- Michael Thomson as Jonny Maconie
- First appearance: "Wolf's Clothing" 15 May 2012
- Last appearance: "Spriral Staircases" 23 June 2015
- Portrayed by: Michael Thomson

In-universe information
- Occupation: Clinical nurse manager Transplant coordinator
- Family: Alistair Maconie (brother)
- Spouse: Stacey Clarkson (2019−)
- Significant others: Jac Naylor Bonnie Wallis
- Children: Emma Naylor-Maconie

= Jonny Maconie =

Jonny Maconie is a fictional character from the BBC medical drama Holby City, played by actor Michael Thomson. He first appeared in the fourteenth series episode "Wolf's Clothing", broadcast on 15 May 2012. Jonny is a clinical nurse manager and Holby City Hospital's transplant coordinator. He was introduced along with two other regular cast members by the show's then executive producer Johnathan Young, who wanted more "truthful and complicated" characters in the series. Thomson attended two auditions, before he learned that he had won the part of Jonny. To help him prepare for the role, Thomson went on a tour of a real-life hospital with a heart surgeon. Thomson confirmed his departure from the show in April 2015 and Jonny made his screen exit on 14 April. He returned for a guest appearance on 23 June.

Jonny is portrayed as being funny and "a bit of a lad". He also has a confident and charming persona. Thomson liked playing Jonny because he was a good guy, who was flawed. He also praised the writers for way his character was written, while Katy Moon from Inside Soap was convinced that Jonny would become popular with viewers. Jonny's storylines have often developed through his close friendship with Mo Effanga (Chizzy Akudolu) and his on-off relationship with Jac Naylor (Rosie Marcel). Jonny later became a father when Jac gave birth to their daughter Emma, he was engaged to fellow nurse Bonnie Wallis (Carlyss Peer) until her death on their wedding day and was sent to prison after being accused of causing a patient's death. Jonny later reunited with Jac and they left Holby together.

==Development==

===Creation and casting===

Charismatic, cocky and roughish, Jonny has no qualms about telling a few white lies to stir up some mischief, but he'll never compromise patient care and has a long-standing professional relationship with best mate, Mo.

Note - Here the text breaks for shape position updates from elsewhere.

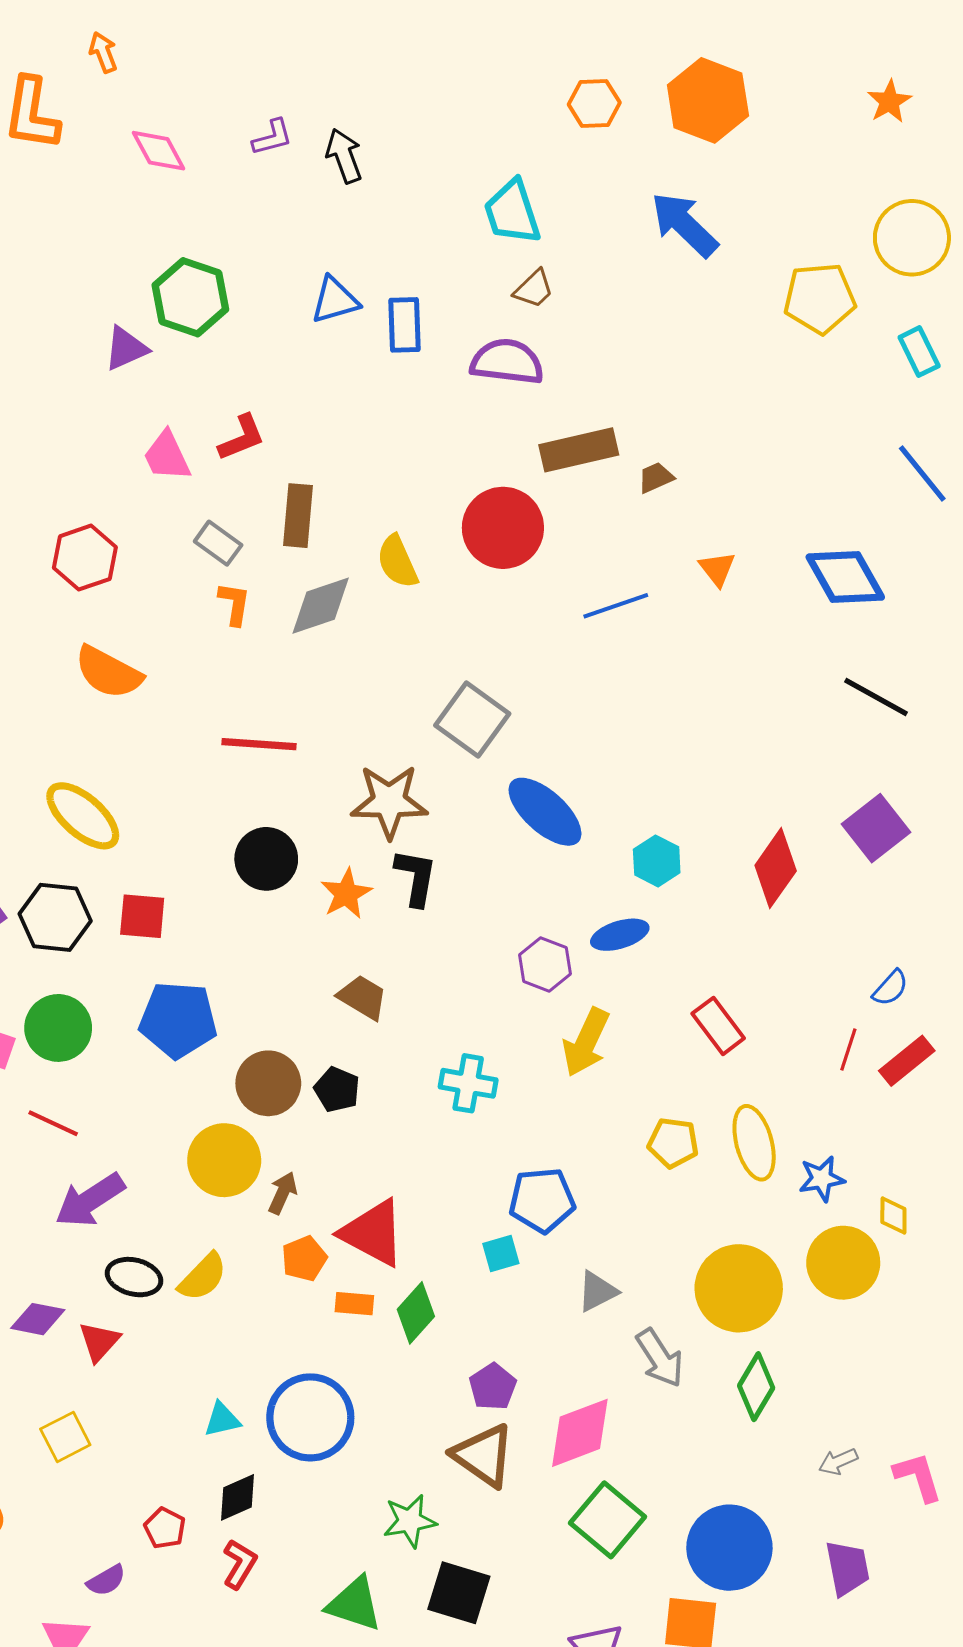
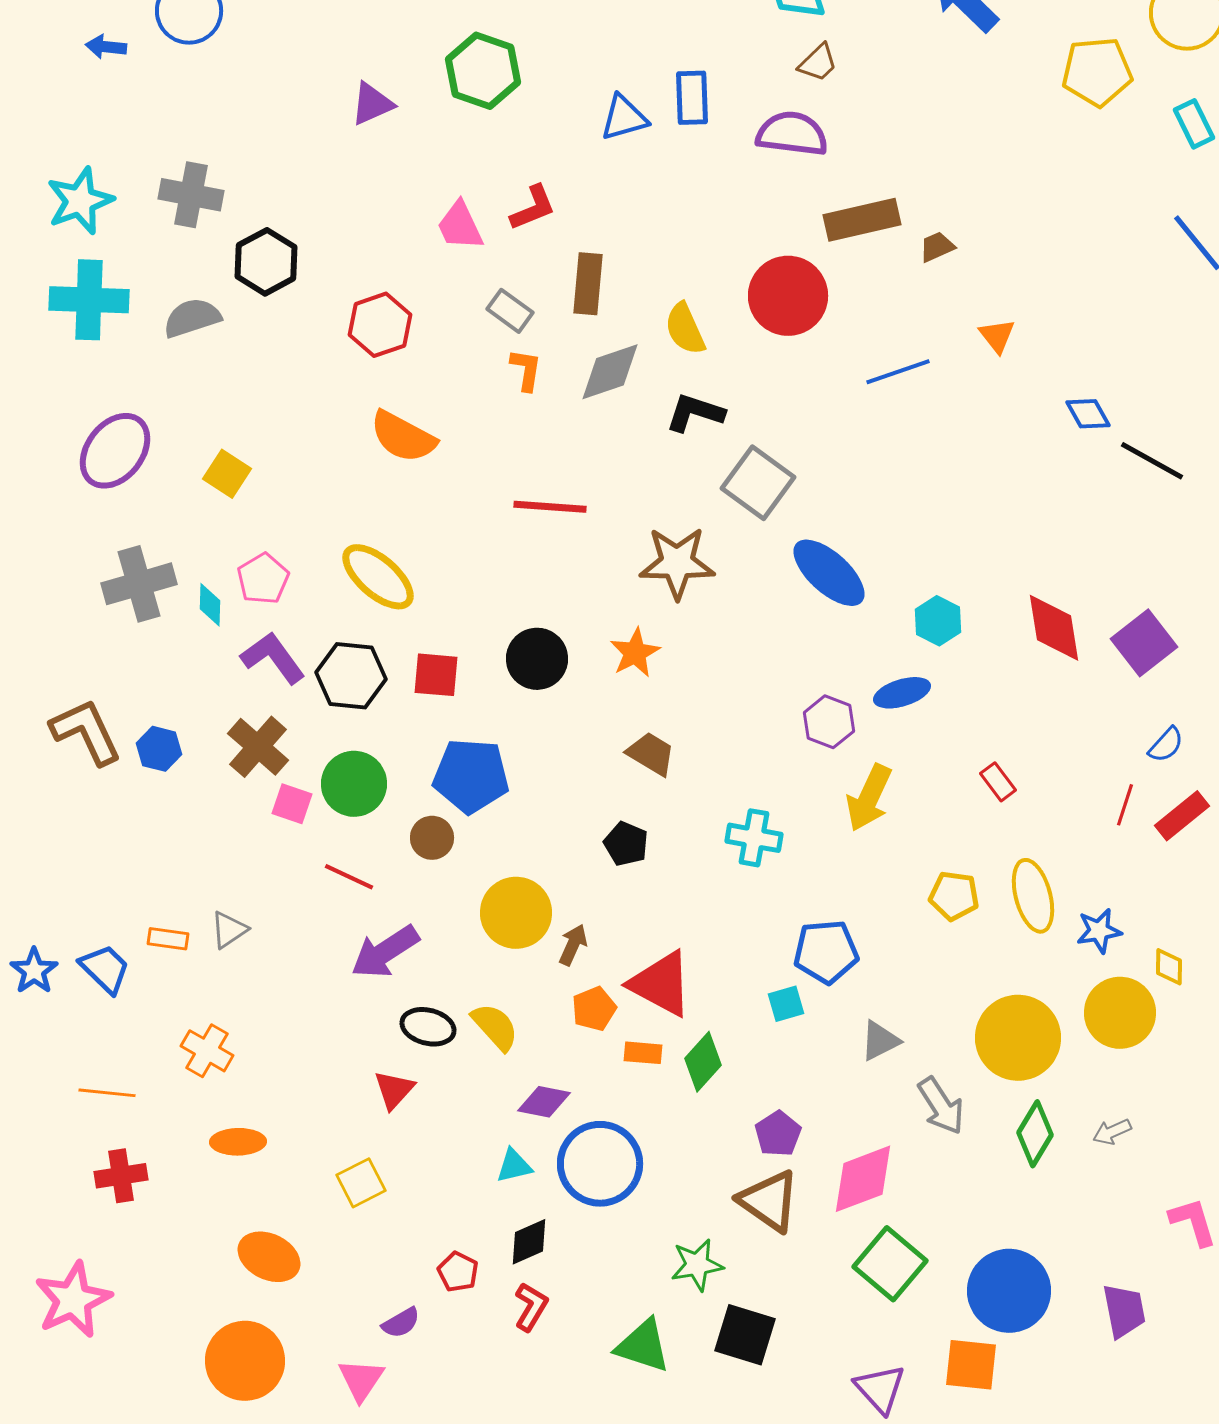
blue triangle: (335, 300) -> (624, 118), moved
purple triangle: (126, 348) -> (372, 104), moved
blue diamond: (845, 577) -> (1088, 414), moved, size x0.6
purple square: (876, 828) -> (1144, 643), moved
black circle: (266, 859) -> (537, 659), moved
red diamond: (776, 868) -> (1054, 628), turned -44
black L-shape: (416, 877) -> (695, 413), moved, turned -82
red rectangle: (718, 1026) -> (998, 782), size x0.7
brown circle: (268, 1083) -> (432, 838), moved, size x0.7
yellow semicircle: (203, 1277) -> (495, 1027), turned -86
purple diamond: (38, 1319) -> (544, 1102), moved
gray arrow: (838, 1462) -> (1112, 1132), moved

On 29 March 2012, it was announced that three new regular characters would make their debuts during Holby City's fourteenth series in May 2012. Actor Michael Thomson joined the cast as Jonny Maconie, alongside Catherine Russell as Serena Campbell and Chizzy Akudolu as Jonny's best friend Mo Effanga. Jonny was introduced to the show as a nurse and transplant coordinator. Of the new characters, the show's then executive producer, Johnathan Young, commented "These are three very talented actors and I am delighted to welcome them to the cast. There are some dramatic and exciting storylines coming up on Holby City over the next few months and I know our new additions will have an immediate impact." Consultant series producer Justin Young later stated that he had wanted to introduce more "truthful and complicated" characters to the series like Jonny and Mo.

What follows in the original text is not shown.